Start of Block

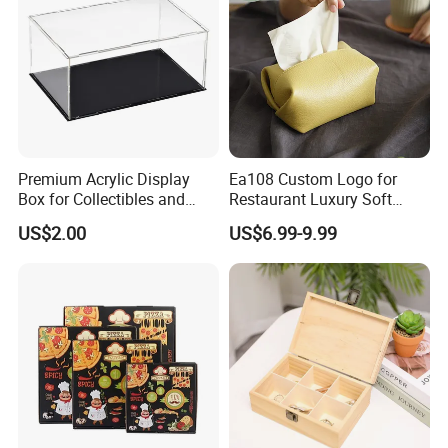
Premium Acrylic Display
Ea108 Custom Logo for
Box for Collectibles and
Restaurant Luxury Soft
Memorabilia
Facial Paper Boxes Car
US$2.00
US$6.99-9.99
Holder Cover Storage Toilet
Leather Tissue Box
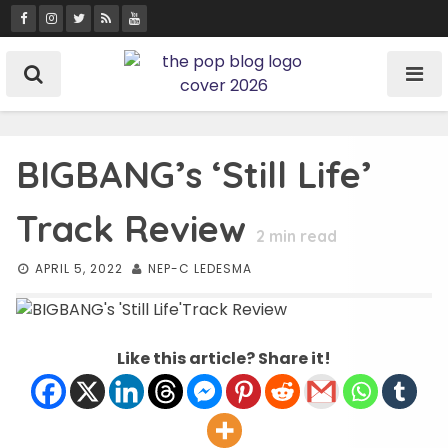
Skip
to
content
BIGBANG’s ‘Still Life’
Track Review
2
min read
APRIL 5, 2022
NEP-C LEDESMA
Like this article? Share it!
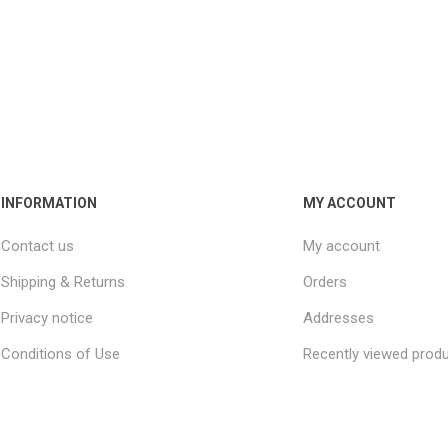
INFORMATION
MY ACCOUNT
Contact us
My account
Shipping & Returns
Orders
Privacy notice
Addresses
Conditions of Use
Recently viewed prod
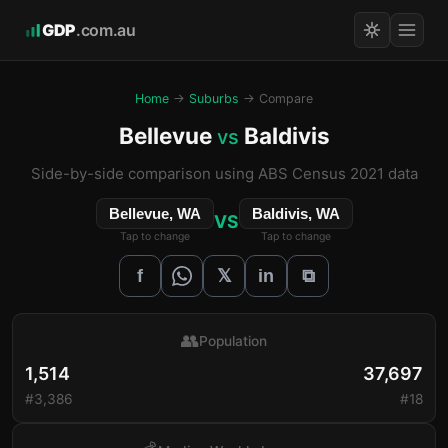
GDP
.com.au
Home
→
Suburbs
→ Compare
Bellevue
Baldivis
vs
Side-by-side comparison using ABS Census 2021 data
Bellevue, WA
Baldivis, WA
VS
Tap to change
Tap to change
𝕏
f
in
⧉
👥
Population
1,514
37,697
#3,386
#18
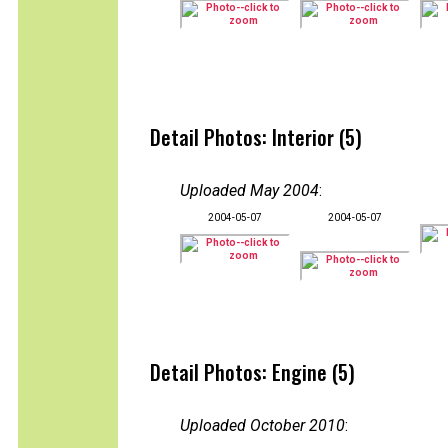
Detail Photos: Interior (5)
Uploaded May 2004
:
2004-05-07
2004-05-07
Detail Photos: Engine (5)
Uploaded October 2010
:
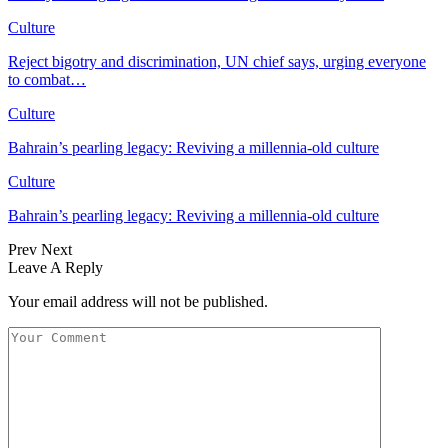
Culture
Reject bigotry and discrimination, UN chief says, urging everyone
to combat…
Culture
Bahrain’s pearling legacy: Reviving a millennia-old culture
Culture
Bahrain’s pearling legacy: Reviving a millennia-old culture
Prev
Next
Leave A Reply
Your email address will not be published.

End of Block
Start of Block

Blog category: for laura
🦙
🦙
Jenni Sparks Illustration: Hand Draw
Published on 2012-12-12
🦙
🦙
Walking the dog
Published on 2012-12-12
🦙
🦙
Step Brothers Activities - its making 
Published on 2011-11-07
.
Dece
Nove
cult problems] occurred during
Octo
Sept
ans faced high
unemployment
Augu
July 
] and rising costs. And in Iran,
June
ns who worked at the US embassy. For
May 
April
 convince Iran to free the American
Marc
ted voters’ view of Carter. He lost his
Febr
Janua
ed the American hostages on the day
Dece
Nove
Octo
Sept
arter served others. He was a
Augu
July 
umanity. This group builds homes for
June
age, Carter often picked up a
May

End of Block
Start of Block

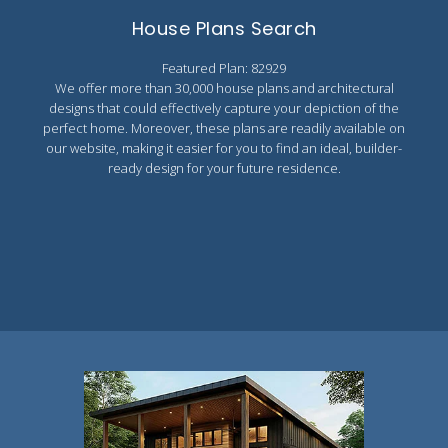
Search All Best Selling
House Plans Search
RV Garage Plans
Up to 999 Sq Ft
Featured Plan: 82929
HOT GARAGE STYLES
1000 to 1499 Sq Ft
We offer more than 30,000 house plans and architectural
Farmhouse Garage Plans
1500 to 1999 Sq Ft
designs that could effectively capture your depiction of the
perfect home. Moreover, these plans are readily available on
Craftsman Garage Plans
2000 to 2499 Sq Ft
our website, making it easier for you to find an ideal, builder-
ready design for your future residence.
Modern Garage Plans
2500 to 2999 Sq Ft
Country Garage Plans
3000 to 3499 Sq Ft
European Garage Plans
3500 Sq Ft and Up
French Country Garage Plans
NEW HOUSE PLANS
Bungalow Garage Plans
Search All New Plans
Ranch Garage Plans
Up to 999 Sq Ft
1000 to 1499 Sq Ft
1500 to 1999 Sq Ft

End of Block

Work request:
In the listing above, find the line containing "Shipping & Returns" and the line containing "Leave A Reply", then print exactly those two lines and every line between them, minus the pictures.

Solved problem:
Shipping & Returns
Orders
Privacy notice
Addresses
Conditions of Use
Recently viewed prod
GDP
.com.au
Home
→
Suburbs
→ Compare
Bellevue
Baldivis
vs
Side-by-side comparison using ABS Census 2021 data
Bellevue, WA
Baldivis, WA
VS
Tap to change
Tap to change
𝕏
f
in
⧉
👥
Population
1,514
37,697
#3,386
#18
Detail Photos: Interior (5)
Uploaded May 2004
:
2004-05-07
2004-05-07
Detail Photos: Engine (5)
Uploaded October 2010
:
Culture
Reject bigotry and discrimination, UN chief says, urging everyone
to combat…
Culture
Bahrain’s pearling legacy: Reviving a millennia-old culture
Culture
Bahrain’s pearling legacy: Reviving a millennia-old culture
Prev
Next
Leave A Reply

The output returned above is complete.